For all that, the recent data do not support an apocalyptic view of the U.S. economy. To the contrary: In certain key respects, the healing is substantial, including, most important, in the labor market. Not only has the headline unemployment rate dipped to 4.9 percent, a figure generally considered consistent with full employment, but also the puzzling downward trend in labor-force participation — the share of the working age population either in a job or seeking one — appears to have reversed as well.
Specifically, the rate has gone from 62.4 percent in September to 62.9 percent in February, according to Labor Department figures. This is still well below the pre-recession rate of 66.2 percent. However, much of the decline reflects structural factors, chiefly the aging of the population, and it is particularly encouraging that the recovery reflects the return of lower-skilled workers to the labor market, according to a recent Wells Fargo report. The Labor Department’s broadest measure of labor underutilization, known as the U-6 unemployment rate, has almost returned to its pre-recession average and would have come all the way back if not for elevated rates of people working part-time for economic reasons.

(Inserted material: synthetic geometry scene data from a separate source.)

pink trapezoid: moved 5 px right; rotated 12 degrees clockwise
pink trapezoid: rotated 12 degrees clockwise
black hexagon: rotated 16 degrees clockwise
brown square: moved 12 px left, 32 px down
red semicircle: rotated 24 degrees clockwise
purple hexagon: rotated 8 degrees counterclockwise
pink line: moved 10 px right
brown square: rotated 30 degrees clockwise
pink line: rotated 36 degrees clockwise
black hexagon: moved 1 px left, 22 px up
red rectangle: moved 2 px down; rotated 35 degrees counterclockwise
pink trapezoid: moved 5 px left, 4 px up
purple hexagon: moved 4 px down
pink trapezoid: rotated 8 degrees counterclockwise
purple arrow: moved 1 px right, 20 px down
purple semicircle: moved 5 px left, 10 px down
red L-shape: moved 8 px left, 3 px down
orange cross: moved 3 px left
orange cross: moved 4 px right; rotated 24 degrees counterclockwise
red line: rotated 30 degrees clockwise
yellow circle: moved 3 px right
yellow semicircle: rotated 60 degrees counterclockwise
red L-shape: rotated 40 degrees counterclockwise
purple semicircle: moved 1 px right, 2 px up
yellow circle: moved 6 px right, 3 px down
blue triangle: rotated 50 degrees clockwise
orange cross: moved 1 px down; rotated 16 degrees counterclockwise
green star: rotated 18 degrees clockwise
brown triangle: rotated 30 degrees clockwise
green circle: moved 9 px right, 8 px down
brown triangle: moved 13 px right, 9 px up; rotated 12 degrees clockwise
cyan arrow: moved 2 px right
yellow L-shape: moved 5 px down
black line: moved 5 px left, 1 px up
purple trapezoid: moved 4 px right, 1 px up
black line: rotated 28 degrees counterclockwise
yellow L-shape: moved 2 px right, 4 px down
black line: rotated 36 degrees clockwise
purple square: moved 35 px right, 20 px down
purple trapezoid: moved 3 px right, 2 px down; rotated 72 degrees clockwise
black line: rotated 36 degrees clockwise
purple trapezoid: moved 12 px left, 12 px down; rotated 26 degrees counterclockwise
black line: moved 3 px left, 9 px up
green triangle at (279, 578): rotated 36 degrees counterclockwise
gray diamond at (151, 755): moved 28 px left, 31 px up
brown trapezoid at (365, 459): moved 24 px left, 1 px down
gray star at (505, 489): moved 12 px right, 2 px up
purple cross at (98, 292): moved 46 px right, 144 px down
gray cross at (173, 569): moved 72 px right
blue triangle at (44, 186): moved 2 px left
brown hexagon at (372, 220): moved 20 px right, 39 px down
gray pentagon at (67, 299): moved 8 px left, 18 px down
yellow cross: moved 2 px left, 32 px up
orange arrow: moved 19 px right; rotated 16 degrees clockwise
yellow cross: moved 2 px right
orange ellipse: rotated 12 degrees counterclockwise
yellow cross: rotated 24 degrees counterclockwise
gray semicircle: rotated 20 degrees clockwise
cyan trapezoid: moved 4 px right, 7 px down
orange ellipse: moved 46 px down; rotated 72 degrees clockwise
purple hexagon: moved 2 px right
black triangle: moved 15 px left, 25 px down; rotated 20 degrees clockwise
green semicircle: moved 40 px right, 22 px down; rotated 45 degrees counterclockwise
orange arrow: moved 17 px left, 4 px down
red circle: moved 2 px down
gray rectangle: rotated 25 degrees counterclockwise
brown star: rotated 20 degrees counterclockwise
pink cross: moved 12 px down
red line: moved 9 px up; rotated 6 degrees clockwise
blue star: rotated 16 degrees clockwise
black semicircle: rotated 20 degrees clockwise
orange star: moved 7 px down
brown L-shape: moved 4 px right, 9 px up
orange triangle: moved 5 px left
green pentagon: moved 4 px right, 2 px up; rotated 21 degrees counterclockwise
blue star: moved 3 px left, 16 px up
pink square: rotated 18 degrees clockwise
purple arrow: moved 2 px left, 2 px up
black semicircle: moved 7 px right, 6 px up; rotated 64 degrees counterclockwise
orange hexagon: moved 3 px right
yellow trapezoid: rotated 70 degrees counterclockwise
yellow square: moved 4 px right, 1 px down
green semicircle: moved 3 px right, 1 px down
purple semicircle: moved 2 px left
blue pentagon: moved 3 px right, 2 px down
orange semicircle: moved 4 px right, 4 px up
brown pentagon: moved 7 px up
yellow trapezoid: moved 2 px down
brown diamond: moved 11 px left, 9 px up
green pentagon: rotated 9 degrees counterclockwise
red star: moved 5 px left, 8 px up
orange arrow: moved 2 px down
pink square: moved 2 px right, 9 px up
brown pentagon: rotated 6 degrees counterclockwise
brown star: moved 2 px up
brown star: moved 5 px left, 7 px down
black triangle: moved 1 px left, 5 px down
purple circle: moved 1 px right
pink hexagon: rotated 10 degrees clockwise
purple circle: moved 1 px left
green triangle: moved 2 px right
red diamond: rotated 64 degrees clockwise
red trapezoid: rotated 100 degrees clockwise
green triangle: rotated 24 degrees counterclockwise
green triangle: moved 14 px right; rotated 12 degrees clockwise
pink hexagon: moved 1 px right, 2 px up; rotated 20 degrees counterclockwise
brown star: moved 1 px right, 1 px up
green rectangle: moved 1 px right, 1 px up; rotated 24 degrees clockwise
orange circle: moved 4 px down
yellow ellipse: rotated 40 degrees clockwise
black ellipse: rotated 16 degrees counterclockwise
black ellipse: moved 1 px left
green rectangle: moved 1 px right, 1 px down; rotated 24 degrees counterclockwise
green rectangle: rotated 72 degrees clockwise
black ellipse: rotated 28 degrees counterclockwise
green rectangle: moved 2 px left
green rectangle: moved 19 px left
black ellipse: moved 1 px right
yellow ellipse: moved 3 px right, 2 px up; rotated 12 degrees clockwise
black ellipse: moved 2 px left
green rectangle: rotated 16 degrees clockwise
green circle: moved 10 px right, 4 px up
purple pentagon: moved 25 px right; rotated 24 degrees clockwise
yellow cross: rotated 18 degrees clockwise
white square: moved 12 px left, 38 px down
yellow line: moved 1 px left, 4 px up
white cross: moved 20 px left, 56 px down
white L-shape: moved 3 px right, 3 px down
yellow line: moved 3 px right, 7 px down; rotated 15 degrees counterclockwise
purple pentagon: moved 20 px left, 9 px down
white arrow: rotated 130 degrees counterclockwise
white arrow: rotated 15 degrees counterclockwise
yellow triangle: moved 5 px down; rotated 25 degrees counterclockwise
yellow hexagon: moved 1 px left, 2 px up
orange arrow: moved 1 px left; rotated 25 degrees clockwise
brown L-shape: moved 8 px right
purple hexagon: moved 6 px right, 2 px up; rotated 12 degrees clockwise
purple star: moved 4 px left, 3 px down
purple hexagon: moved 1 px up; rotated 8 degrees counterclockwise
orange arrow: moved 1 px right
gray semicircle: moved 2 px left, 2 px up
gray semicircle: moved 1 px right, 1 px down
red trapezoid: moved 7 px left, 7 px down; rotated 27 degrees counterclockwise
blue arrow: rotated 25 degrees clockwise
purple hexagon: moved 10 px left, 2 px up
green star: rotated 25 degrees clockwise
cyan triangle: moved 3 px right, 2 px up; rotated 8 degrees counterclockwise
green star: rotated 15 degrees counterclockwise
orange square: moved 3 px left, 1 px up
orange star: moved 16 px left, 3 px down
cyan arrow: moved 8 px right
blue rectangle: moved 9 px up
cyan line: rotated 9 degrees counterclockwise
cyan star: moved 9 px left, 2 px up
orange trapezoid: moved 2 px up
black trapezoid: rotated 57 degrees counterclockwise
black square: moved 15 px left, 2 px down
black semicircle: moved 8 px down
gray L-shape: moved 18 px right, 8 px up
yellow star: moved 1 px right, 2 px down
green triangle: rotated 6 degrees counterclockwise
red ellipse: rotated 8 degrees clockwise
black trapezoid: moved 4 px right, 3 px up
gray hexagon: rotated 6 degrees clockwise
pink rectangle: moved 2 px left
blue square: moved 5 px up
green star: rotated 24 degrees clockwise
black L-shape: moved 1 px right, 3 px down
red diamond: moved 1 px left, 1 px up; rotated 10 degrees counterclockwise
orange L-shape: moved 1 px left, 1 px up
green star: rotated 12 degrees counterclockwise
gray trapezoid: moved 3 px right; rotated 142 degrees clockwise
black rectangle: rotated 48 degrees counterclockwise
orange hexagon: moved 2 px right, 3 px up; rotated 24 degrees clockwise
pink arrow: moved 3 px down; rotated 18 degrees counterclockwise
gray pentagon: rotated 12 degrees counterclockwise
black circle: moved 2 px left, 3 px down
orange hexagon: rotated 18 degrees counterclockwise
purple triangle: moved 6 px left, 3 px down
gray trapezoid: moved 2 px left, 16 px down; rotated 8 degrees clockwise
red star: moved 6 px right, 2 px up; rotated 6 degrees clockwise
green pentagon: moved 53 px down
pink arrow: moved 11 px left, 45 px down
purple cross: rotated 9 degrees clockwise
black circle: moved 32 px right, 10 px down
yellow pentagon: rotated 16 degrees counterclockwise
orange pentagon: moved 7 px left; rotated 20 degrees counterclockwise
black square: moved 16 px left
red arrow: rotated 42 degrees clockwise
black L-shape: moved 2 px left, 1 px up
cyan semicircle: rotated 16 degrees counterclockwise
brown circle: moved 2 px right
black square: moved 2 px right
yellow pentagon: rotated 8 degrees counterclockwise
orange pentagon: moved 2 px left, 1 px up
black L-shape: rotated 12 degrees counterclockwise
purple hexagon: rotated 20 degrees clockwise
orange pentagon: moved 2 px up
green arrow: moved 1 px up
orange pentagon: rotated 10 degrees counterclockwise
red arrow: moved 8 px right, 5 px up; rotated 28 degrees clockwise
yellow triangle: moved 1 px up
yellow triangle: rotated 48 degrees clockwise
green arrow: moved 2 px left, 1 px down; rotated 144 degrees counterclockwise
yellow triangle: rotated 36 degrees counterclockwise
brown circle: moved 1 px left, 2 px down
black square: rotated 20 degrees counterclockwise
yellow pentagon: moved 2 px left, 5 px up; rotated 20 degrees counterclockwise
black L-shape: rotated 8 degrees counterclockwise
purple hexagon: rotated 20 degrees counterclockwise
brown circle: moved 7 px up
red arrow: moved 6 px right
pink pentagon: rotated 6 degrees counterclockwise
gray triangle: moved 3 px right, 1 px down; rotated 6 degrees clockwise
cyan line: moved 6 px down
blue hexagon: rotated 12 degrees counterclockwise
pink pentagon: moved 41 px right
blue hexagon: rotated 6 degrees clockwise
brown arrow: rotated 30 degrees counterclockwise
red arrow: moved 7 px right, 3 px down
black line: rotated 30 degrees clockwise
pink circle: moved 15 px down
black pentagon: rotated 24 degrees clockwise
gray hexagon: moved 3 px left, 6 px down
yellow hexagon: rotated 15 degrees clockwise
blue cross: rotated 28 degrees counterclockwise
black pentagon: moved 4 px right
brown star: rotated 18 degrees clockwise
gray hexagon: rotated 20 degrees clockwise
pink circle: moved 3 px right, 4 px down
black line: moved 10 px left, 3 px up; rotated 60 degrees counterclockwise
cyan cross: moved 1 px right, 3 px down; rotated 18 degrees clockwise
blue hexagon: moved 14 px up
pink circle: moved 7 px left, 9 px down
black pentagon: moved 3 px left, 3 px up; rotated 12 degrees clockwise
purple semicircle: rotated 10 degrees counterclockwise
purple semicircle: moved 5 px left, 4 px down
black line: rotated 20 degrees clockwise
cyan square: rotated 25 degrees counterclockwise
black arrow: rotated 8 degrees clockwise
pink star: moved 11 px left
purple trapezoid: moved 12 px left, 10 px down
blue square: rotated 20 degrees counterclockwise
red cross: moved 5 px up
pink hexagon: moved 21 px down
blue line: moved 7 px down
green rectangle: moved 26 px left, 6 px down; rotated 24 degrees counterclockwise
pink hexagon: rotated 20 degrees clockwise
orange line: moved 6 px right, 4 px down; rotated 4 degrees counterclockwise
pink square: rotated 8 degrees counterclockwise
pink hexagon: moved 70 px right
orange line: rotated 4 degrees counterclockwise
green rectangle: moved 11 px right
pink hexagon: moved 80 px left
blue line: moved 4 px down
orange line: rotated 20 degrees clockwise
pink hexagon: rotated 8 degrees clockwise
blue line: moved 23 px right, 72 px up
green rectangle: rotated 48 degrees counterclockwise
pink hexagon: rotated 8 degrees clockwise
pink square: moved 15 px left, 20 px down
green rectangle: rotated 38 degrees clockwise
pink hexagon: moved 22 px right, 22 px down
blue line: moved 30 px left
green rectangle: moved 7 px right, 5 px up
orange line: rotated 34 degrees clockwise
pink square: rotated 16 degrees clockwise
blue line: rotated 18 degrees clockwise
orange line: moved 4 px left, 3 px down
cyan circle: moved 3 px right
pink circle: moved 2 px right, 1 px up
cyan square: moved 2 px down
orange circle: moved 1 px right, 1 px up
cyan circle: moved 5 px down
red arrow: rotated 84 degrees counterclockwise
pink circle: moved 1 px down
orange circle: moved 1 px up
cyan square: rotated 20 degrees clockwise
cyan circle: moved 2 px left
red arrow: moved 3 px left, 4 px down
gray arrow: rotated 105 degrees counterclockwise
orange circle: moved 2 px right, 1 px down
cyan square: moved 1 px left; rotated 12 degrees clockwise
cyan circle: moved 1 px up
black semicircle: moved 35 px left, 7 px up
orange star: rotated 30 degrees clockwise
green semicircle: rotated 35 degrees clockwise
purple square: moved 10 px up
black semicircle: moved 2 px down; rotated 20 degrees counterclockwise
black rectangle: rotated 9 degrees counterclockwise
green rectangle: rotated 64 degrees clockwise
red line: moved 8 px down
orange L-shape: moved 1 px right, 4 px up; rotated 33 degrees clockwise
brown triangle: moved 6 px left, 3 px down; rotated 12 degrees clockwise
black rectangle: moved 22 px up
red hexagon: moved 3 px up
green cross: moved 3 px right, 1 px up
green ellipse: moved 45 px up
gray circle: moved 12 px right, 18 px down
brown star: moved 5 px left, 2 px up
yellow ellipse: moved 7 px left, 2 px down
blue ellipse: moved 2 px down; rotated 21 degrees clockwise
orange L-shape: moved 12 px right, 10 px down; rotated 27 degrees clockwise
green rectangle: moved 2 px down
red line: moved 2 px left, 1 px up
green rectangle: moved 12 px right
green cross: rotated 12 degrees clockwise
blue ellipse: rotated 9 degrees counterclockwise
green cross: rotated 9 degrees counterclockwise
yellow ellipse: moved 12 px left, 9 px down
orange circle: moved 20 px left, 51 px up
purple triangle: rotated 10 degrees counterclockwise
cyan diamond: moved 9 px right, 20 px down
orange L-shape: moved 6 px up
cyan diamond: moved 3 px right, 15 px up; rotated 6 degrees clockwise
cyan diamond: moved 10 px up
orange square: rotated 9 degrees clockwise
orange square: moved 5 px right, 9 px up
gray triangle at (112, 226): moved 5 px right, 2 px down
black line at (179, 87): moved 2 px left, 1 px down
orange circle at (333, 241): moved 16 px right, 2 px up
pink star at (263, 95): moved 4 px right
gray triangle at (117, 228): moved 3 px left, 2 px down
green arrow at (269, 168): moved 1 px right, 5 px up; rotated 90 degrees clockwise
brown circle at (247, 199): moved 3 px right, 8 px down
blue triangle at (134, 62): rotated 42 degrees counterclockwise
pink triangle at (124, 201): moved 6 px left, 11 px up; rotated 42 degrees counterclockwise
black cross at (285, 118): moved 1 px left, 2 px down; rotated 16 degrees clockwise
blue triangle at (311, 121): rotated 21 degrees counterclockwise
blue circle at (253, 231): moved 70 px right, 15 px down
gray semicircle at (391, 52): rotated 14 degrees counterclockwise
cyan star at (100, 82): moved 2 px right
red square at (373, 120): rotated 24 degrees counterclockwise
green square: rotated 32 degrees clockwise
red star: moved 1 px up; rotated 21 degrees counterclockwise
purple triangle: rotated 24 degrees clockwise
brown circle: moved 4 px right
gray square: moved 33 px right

Increased labor force participation, in turn, reflects an improving wage picture. Though overall wages are growing at just above 2.2 percent — higher than the rate of inflation — wages for individuals employed at least 12 months are now growing at a median annual rate of 3.2 percent, according to the Federal Reserve Bank of Atlanta.
The U.S. economy is by no means performing as robustly as it did in, say, the 1960s or 1990s. Income inequality remains a serious issue, as do productivity and long-term growth. But overall, the picture is not only not dire but also consistent with continued gradual normalization of monetary policy by the Federal Reserve. The U.S. economy retains immense dynamism and restorative power, and there’s nothing in the current picture to justify radicalism — either in condemnations of the Obama administration or in proposals for the next one.